Öyle bir korkuya kapılmışlar ki ne dediklerini kendileri de bilmiyor. Halbuki cumartesi günü sadece kapitalist kurumlara zarar verildi, o kurum ve mağazaların içinde bulunan insanlara herhangi bir zarar verilmedi. Zaten halk neden böyle bir şey yapsın. Verilen mesaj burjuvaziye, küresel sermayeye karşı bir mesaj.
Burjuvazi, Macron hükümeti ve küresel sermayenin büyük patronları bu cumartesi günü yaşananlardan ötürü büyük bir korkuya kapılmışlar. Fransa’da başlayan ve devam eden bu halk isyanında kapitalistler kendi sonunu görüyor. Bu yüzden günden güne polis şiddeti artıyor ve bu yüzden Macron hükümeti polis devleti yasalarını çıkarttı. Macron yanlısı medya vandalizm tartışması yaparak kitleyi bölme amaçlı bir propaganda çalışması yürütüyor.
16 Mart eyleminde burjuvazinin kalbi Champs-Elysees’nin yakılması Macron hükümetini ve küresel sermayenin büyük patronlarını paniğe sürükledi. Sınıf savaşımının büyümesi ve halkın öfkesi onları korkutuyor. Bu hareketi bir an önce bitirmek, sönümlendirmek istiyorlar. Halkın direnişi ise kendi içinde örgütlenerek büyüyor.
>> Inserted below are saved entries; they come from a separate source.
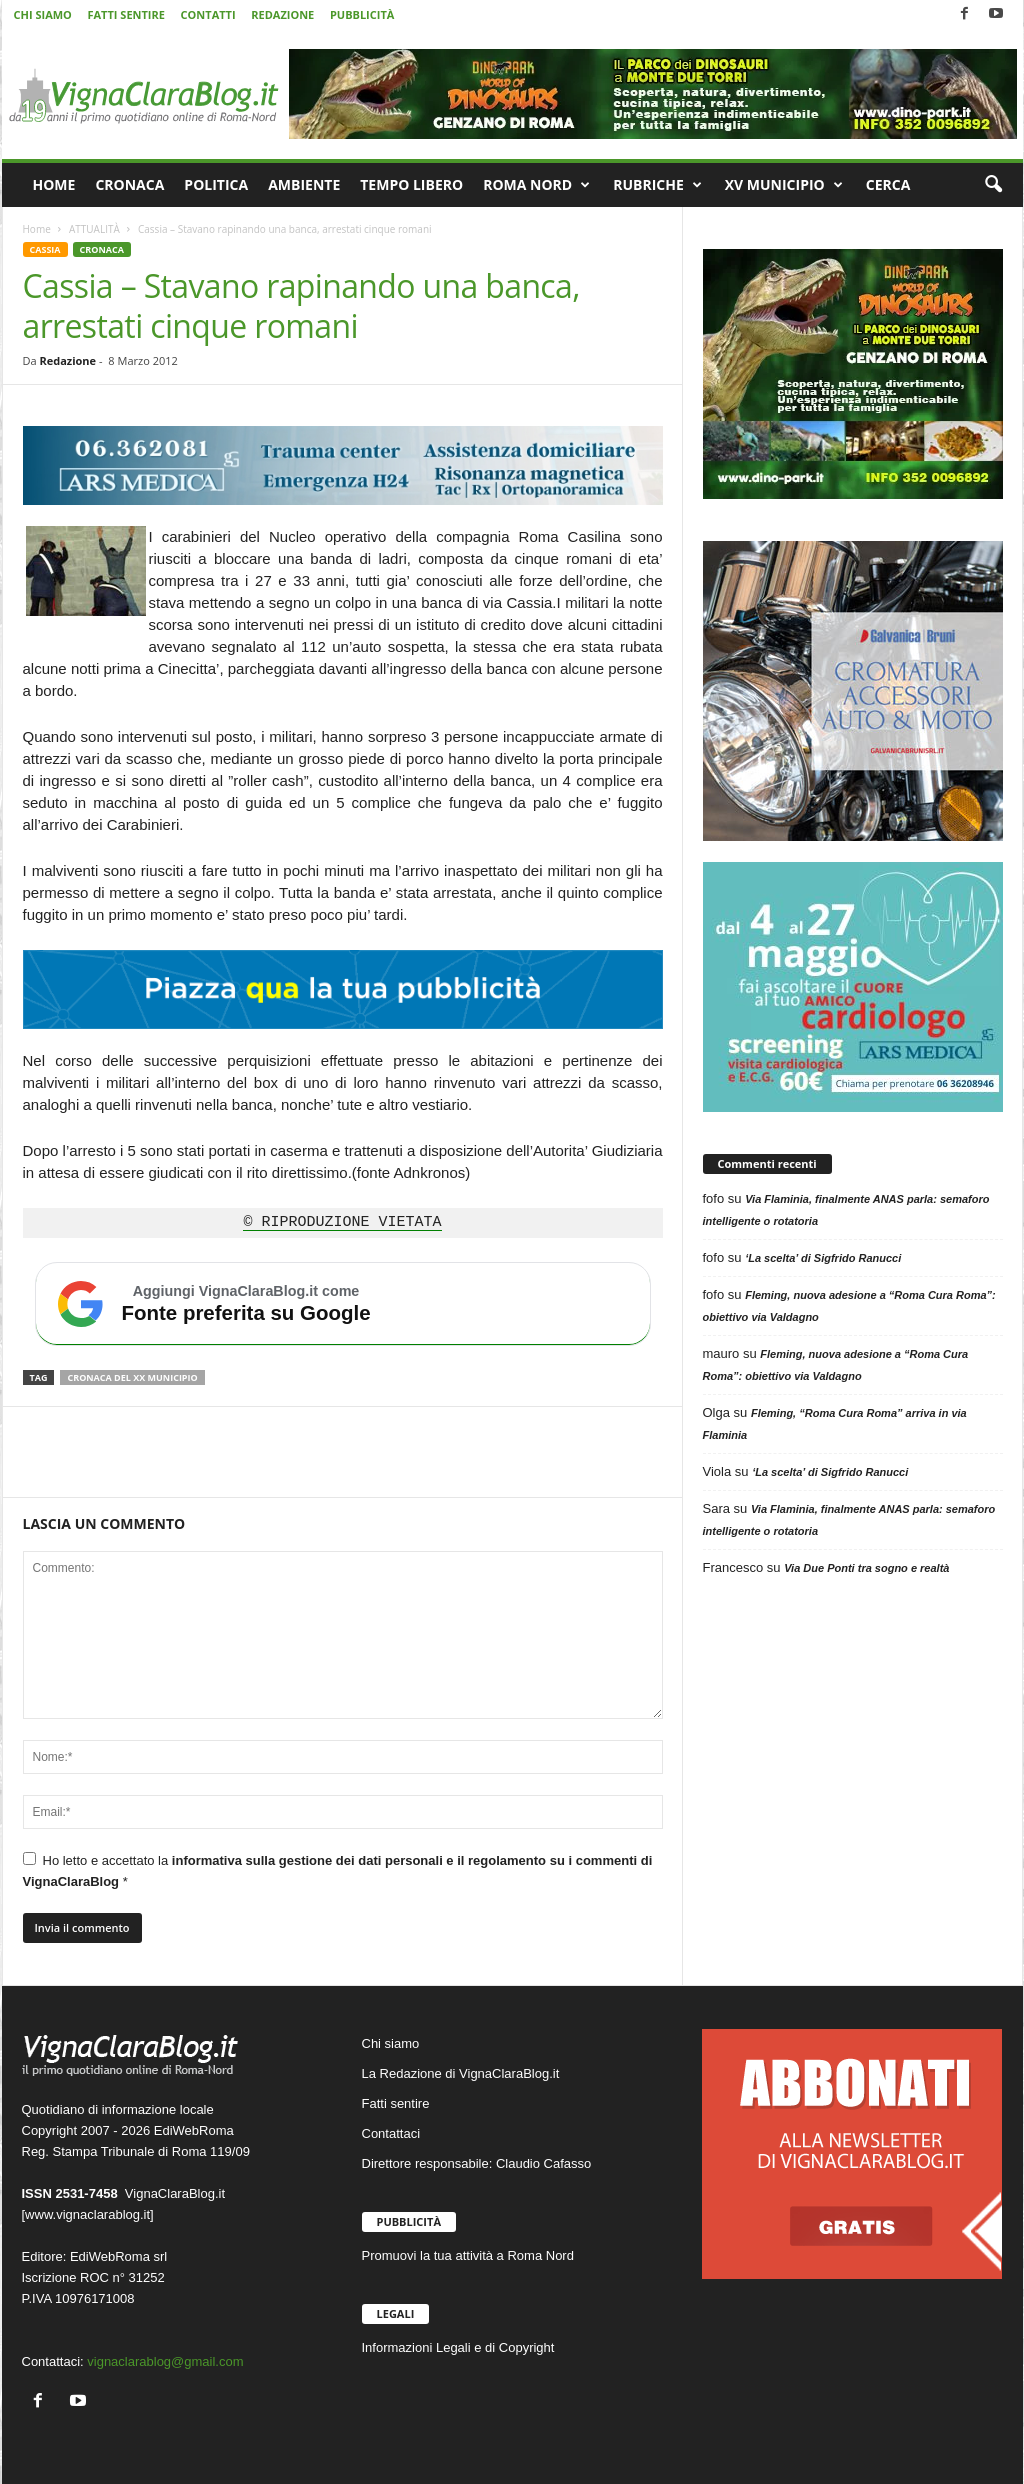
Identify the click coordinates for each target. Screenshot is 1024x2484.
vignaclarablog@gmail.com (165, 2361)
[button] (993, 185)
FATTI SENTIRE (125, 14)
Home (37, 229)
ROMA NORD (536, 185)
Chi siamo (391, 2043)
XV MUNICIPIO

Bu aşamada devlet, kitleye en sert şiddet biçimlerini uygulamaktan kaçınmıyor. Kapitalizmin geldiği aşamada devletler resmen küresel sermayenin kiracısı rolünde. Halkın öfkesi karşısında panikleyen Macron hükümeti, Fransa’da birkaç noktada eylemleri yasakladı. Yasaklanan yerlerin başında Champs-Elysees caddesi geliyor.
Sarı Yelekliler isyanı başladığından beri binlerce gözaltı oldu. Resmi verilere göre 70 kişiye hapis cezası verildi. Aslında anti-casseurs yasası Senato’da onaylanmadan önce fiilen yürürlüğe girdi. Son olarak 16 Mart eyleminde Paris’te 237 kişi gözaltına alındı, 20 Mart günü ise çıkarıldıkları mahkemede 23 kişiye hapis cezası verildi.
16 Mart günü Champs-Elysees caddesi eylemciler tarafından ateşe verilirken, tüm kitle tek bir kelimeyi haykırıyordu: Revolution! Revolution yani devrim! Sınıf savaşımında saflar netleşiyor ve keskin bir dönemece doğru gidiliyor.
Küresel sermayenin büyük patronlarına karşı Fransız halkının cesur mücadelesi devam ediyor.